(Stored data entries)
Content starts

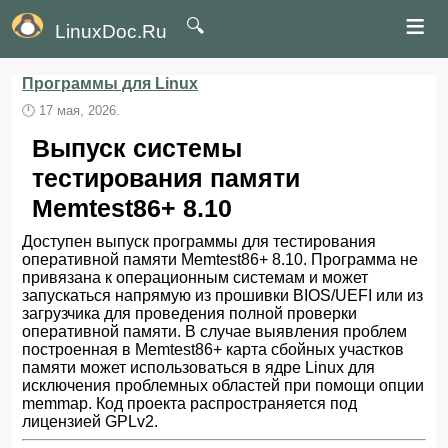
≡
🔍
LinuxDoc.Ru
Программы для Linux
🕛
17 мая, 2026.
Выпуск системы
тестирования памяти
Memtest86+ 8.10
Доступен выпуск программы для тестирования
оперативной памяти Memtest86+ 8.10. Программа не
привязана к операционным системам и может
запускаться напрямую из прошивки BIOS/UEFI или из
загрузчика для проведения полной проверки
оперативной памяти. В случае выявления проблем
построенная в Memtest86+ карта сбойных участков
памяти может использоваться в ядре Linux для
исключения проблемных областей при помощи опции
memmap. Код проекта распространяется под
лицензией GPLv2.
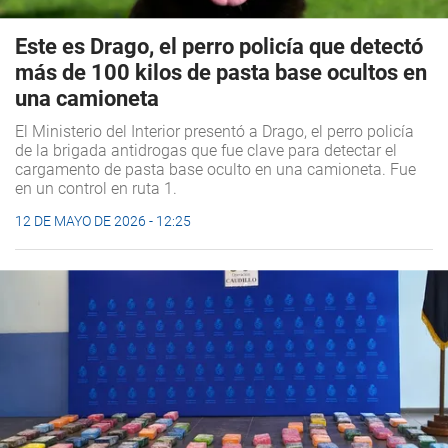
Este es Drago, el perro policía que detectó
más de 100 kilos de pasta base ocultos en
una camioneta
El Ministerio del Interior presentó a Drago, el perro policía
de la brigada antidrogas que fue clave para detectar el
cargamento de pasta base oculto en una camioneta. Fue
en un control en ruta 1.
12 DE MAYO DE 2026 - 12:25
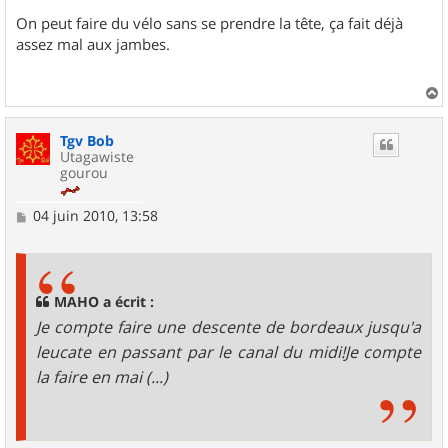
On peut faire du vélo sans se prendre la tête, ça fait déjà
assez mal aux jambes.
a
u
Tgv Bob
t
Utagawiste
gourou
M
04 juin 2010, 13:58
e
s
s
a
g
MAHO a écrit :
e
Je compte faire une descente de bordeaux jusqu'a
leucate en passant par le canal du midi!Je compte
la faire en mai (...)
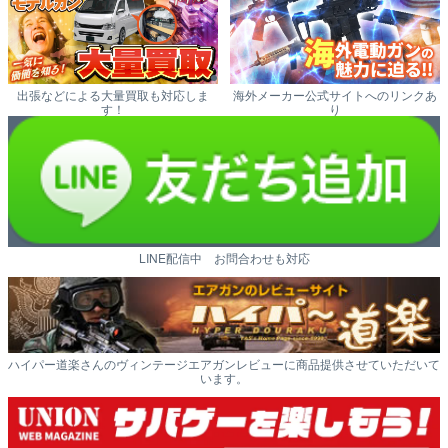
出張などによる大量買取も対応しま
海外メーカー公式サイトへのリンクあ
す！
り
LINE配信中 お問合わせも対応
ハイパー道楽さんのヴィンテージエアガンレビューに商品提供させていただいて
います。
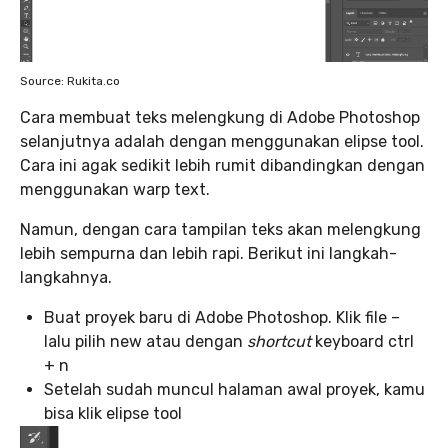
Source: Rukita.co
Cara membuat teks melengkung di Adobe Photoshop
selanjutnya adalah dengan menggunakan elipse tool.
Cara ini agak sedikit lebih rumit dibandingkan dengan
menggunakan warp text.
Namun, dengan cara tampilan teks akan melengkung
lebih sempurna dan lebih rapi. Berikut ini langkah-
langkahnya.
Buat proyek baru di Adobe Photoshop. Klik file –
lalu pilih new atau dengan
shortcut
keyboard ctrl
+ n
Setelah sudah muncul halaman awal proyek, kamu
bisa klik elipse tool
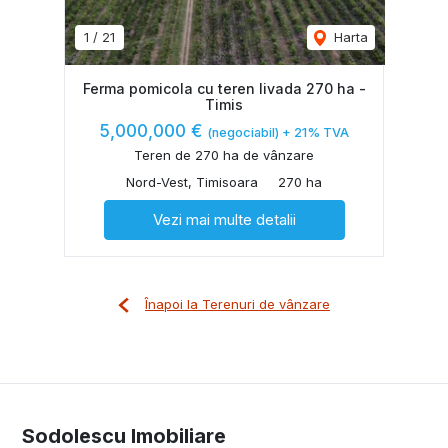
1
/
21
Harta
Ferma pomicola cu teren livada 270 ha -
Timis
5,000,000 €
(negociabil) + 21% TVA
Teren de 270 ha de vânzare
Nord-Vest, Timisoara
270 ha
Vezi mai multe detalii
Înapoi la Terenuri de vânzare
Sodolescu Imobiliare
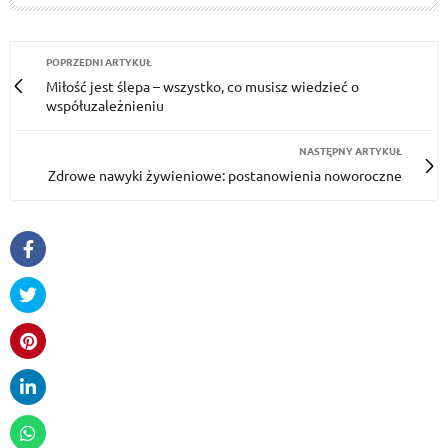
POPRZEDNI ARTYKUŁ
Miłość jest ślepa – wszystko, co musisz wiedzieć o
współuzależnieniu
NASTĘPNY ARTYKUŁ
Zdrowe nawyki żywieniowe: postanowienia noworoczne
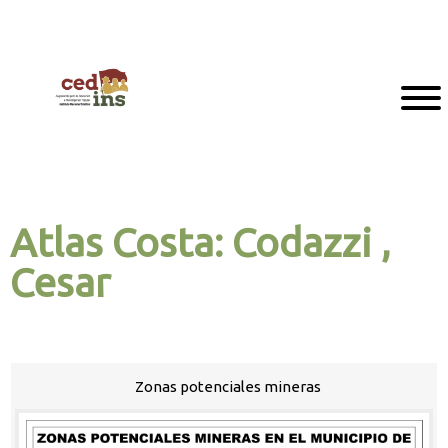
Atlas Costa: Codazzi ,
Cesar
Zonas potenciales mineras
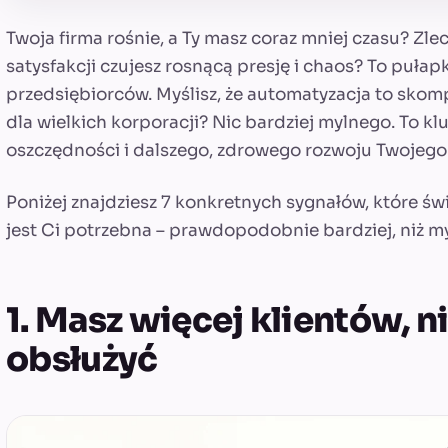
Twoja firma rośnie, a Ty masz coraz mniej czasu? Zle
satysfakcji czujesz rosnącą presję i chaos? To pułap
przedsiębiorców. Myślisz, że automatyzacja to skomp
dla wielkich korporacji? Nic bardziej mylnego. To kl
oszczędności i dalszego, zdrowego rozwoju Twojego
Poniżej znajdziesz 7 konkretnych sygnałów, które św
jest Ci potrzebna – prawdopodobnie bardziej, niż my
1. Masz więcej klientów, ni
obsłużyć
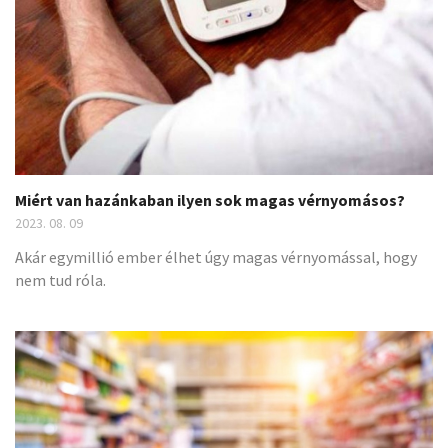
Miért van hazánkaban ilyen sok magas vérnyomásos?
2023. 08. 09
Akár egymillió ember élhet úgy magas vérnyomással, hogy
nem tud róla.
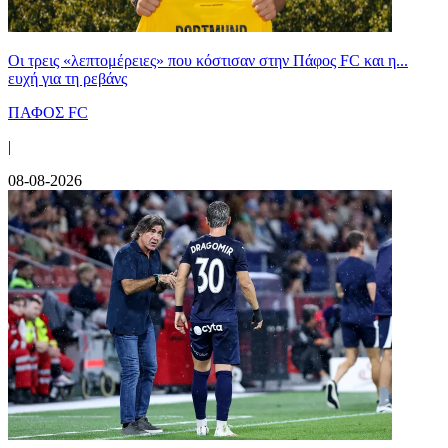
Οι τρεις «λεπτομέρειες» που κόστισαν στην Πάφος FC και η...
ευχή για τη ρεβάνς
ΠΑΦΟΣ FC
|
08-08-2026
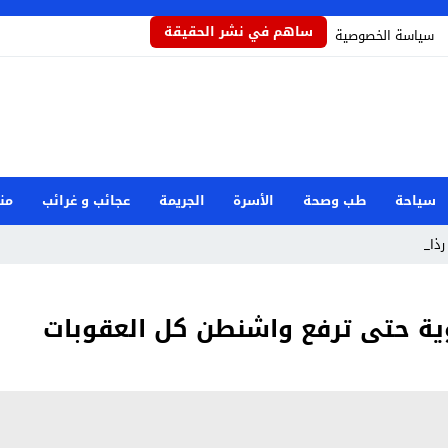
ساهم في نشر الحقيقة
سياسة الخصوصية
سياحة
طب وصحة
الأسرة
الجريمة
عجائب و غرائب
من
ذاذاً ي _
وية حتى ترفع واشنطن كل العقوبات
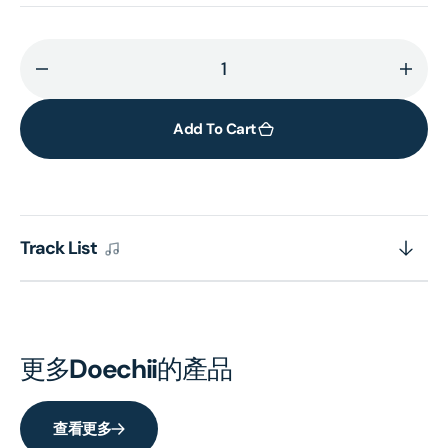
Decrease
Incr
quantity
quant
for
for
Add To Cart
Alligator
Allig
Bites
Bites
Never
Neve
Heal
Heal
Track List
(Vinyl)
(Viny
更多
Doechii
的產品
查看更多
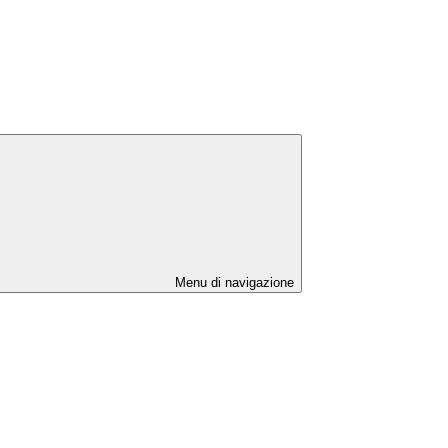
Menu di navigazione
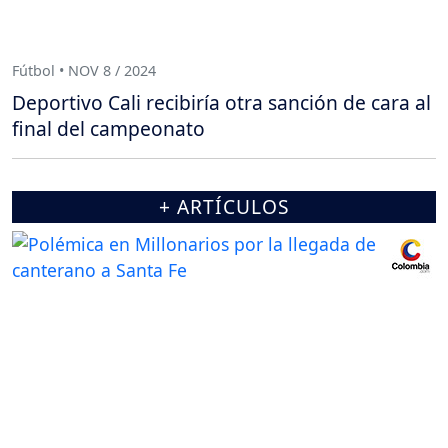
Fútbol • NOV 8 / 2024
Deportivo Cali recibiría otra sanción de cara al
final del campeonato
+ ARTÍCULOS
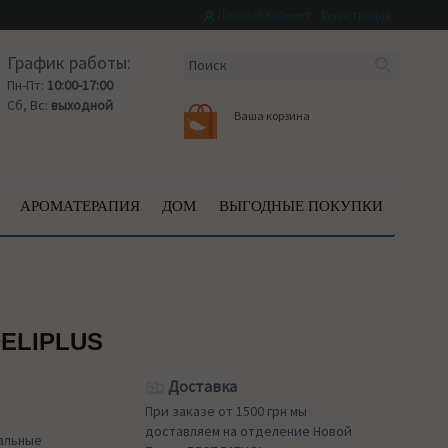
Личный кабинет
Регистрация
График работы:
Пн-Пт:
10:00-17:00
Сб, Вс:
выходной
Ваша корзина
АРОМАТЕРАПИЯ
ДОМ
ВЫГОДНЫЕ ПОКУПКИ
ELIPLUS
Доставка
При заказе от 1500 грн мы
доставляем на отделение Новой
альные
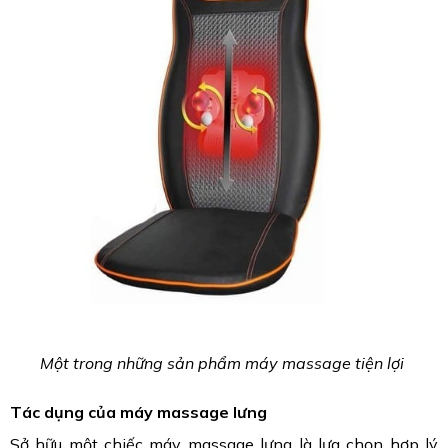
Một trong những sản phẩm máy massage tiện lợi
Tác dụng của máy massage lưng
Sở hữu một chiếc máy massage lưng là lựa chọn hợp lý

Content ends

Looking at the records above, count the lines where the word "Photoshop" appears. State only the number.

2